Suburra

No hay paz para los malvados. Por Enrique Campos

Un día de estos en la HBO o en NetFlix descubrirán a Stefano Sollima y en Italia lo perderán para siempre, pero el mundo habrá ganado un experto narrador del hampa moderna. Ya tenía en la mochila dos de las grandes sagas criminales de la televisión italiana, Roma Criminal (Romanzo criminale – La serie, 2008-2010)  y Gomorra. La serie (Stefano Sollima, Claudio Cupellini, Francesca Comencini, Claudio Giovannesi, 2014- ) y ahora elige la pantalla grande para seguir en sus trece. Suburra, adaptación de la novela de Giancarlo de Cataldo y Carlo de Bonini, es la crónica “total” de las cloacas romanas, las de arriba y las de abajo. Vidas cruzadas entre el cielo y el infierno, de los clanes gitanos a los palacios pontificios, de la mafia de rancio abolengo a la de los coches oficiales y las putas de 3.000 euros. Nada queda debajo de la alfombra. Todo resulta tan familiar que estremece. En el fondo, todos nacimos en el Mediterráneo.

Suburra

Y comienza el espectáculo. Lo que parece un tótum revolútum que obliga a no perder comba del trasiego de personajes y subtramas termina erigiéndose en una fabulosa pirámide invertida cuya cúspide apunta al final paroxístico. El apocalipsis se anuncia. La espiral de degradación es casi bíblica, a veces dantesca. En esta “divina comedia” de la infamia no hay inocentes, y Sollima se asegura muy mucho de eliminar cualquier rastro de empatía. Aquí no se viene a idealizar a los gángsters, apenas si hay algo de los viejos códigos de honor de la Cosa Nostra. Es el signo de los tiempos, el asalto al poder y al dinero a cualquier costa; el fin, el beneficio propio, justifica sobradamente los medios, no importa cuán expeditivos sean ni cuántos cadáveres haya que apilar en el sótano.

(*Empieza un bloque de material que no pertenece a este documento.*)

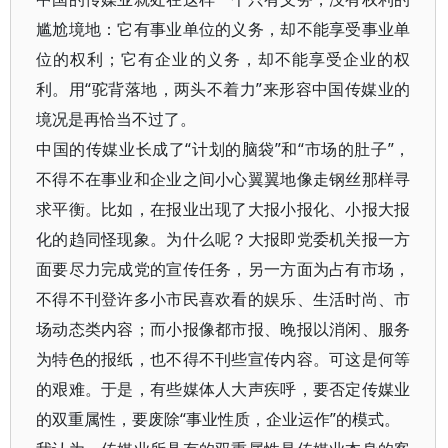
尴尬境地：它有事业单位的义务，却不能享受事业单
位的权利；它有企业的义务，却不能享受企业的权
利。用“驼背落地，两头不着力”来形容中国传媒业的
境况是再恰当不过了。
中国的传媒业长成了“计划的脑袋”和“市场的肚子”，
不得不在事业和企业之间小心翼翼地像走钢丝那样寻
求平衡。比如，在报业出现了大报小报化、小报大报
化的趋同怪现象。为什么呢？大报即党委机关报一方
面要尽力完成党的宣传任务，另一方面为占有市场，
不得不刊登许多小市民喜欢看的娱乐、生活时尚、市
场动态类内容；而小报像都市报、晚报以消闲、服务
为特色的报纸，也不得不刊些宣传内容。可这是何等
的艰难。于是，有些媒体人大声疾呼，要否定传媒业
的双重属性，要废除“事业性质，企业运作”的模式。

Aun así, los asesinos “de carnet” tienen ciertos principios si enfrente están los políticos corruptos. Los corruptos son cobardes, tienen algo que perder. O siempre hay algún paria dos escaños por debajo al que vender. El político, y aquí Suburra es implacable, pretende no mancharse las manos de sangre. Le aterroriza la sangre. Le ofende. La violencia es cosa de salvajes y bárbaros, ya sabe usted. En algún lugar dentro de su cabeza el personaje de Pierfrancesco Favino, congresista, padre de familia, buena planta, se sigue considerando un hombre respetable, un primado, aunque al despertar de sus orgías de coca y menores los espejos del cuarto de baño le devuelvan el retrato que Dorian Gray prefería ocultar. Favino encarna la doble moral, pero también hay espacio para la moral de una sola dirección –la ley del Talión- e incluso para la moral del débil, que va cediendo al influjo del lado oscuro por lo civil o por lo criminal (nunca mejor dicho).

Suburra 2015

Dos manos escribieron la novela, tres se han ocupado de adaptarla y contra todo pronóstico se evitan los accidentes propios de historias con tantas capas de sedimento. La película de Sollima se revela cohesionada y sólida en todos los aspectos de su desarrollo. No quedan cabos sueltos, no hay desequilibrios que merezcan mención. La tensión que emana de un guion más que efectivo es resuelta con nota por la dirección de arte, obligada a bascular entre el lujo y el arrabal, y un elenco donde los nombres se sacrifican en favor del perfil ideal. Suburra es notable en lo psicológico, en lo antropológico y, por qué no, en su valor neto como producto de entretenimiento. Es fácil intuir que nada puede acabar bien en esta Roma putrefacta, lo saben hasta los propios protagonistas, pero eso, la debacle, “el hundimiento”, también tiene su atractivo. A menudo más atractivo que la vulgar redención de última hora. Se agradece que no se repartan absoluciones; se agradece la vocación realista. Después de asimilar Suburra uno piensa que quizá sea cierto que no hay paz para los malvados.